Besides visiting museums and other historic sites, including the Wannsee Villa, I spent most of my time in Berlin attending an intensive Goethe Institut German class with students from around the world who share an interest in Germany. I immediately enjoyed learning German as it helped me understand and decipher more of all I saw around me, from mundane things like road signs and grocery store labels but also the inscriptions on war memorials and primary sources displayed in the DHM.
Most afternoons, I explored much of the city on my rental bicycle and enjoyed rests in one of Berlin’s many beautiful parks and along its picturesque canals linked to the Spree River, especially Tiergarten and Treptower Park. One of my favourite areas of the city is undoubtedly Karl Marx Allee’s nearly 3km long boulevard of impressive DDR apartment buildings for workers built in the early 1950s by so-called “volunteers”. I spent one afternoon at the simple Café Sybille, a coffee house from the era on Karl Marx Allee, and enjoyed its fascinating exhibit on the construction of workers apartments in East Berlin.

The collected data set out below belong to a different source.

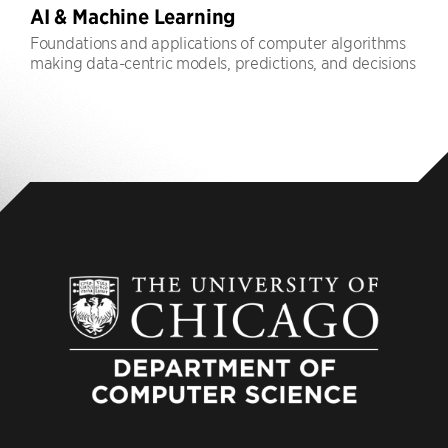
AI & Machine Learning
Foundations and applications of computer algorithms
making data-centric models, predictions, and decisions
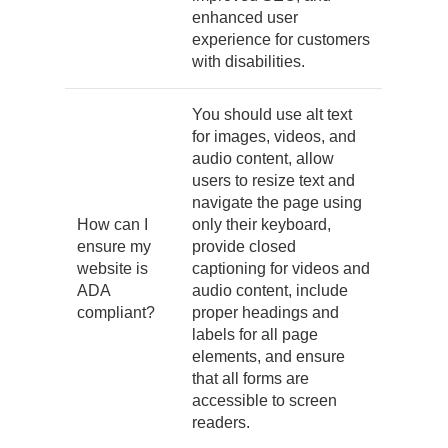
enhanced user
experience for customers
with disabilities.
You should use alt text
for images, videos, and
audio content, allow
users to resize text and
navigate the page using
How can I
only their keyboard,
ensure my
provide closed
website is
captioning for videos and
ADA
audio content, include
compliant?
proper headings and
labels for all page
elements, and ensure
that all forms are
accessible to screen
readers.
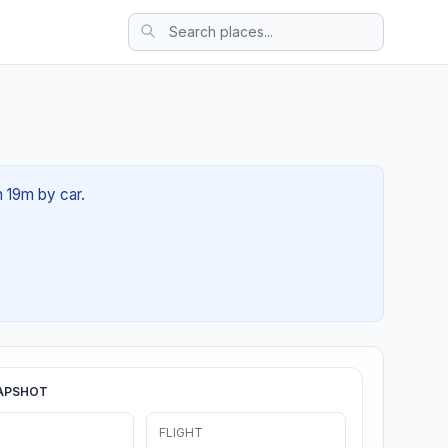
h 19m by car.
APSHOT
FLIGHT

Thanks to Dr. Conway’s generous endowment of this scholarship, I return to Vancouver far more interested in and curious about Germany’s past and present than I was before I left. While I arrived interested especially in the Kaiser Reich and the Weimar Republic, I am now keenly interested in the National Socialist period and the post-1945 era. I am also greatly motivated to continue learning German, and I hope to try to read (what I can understand) of one newspaper article a week as my first step toward preserving what I have learned so far.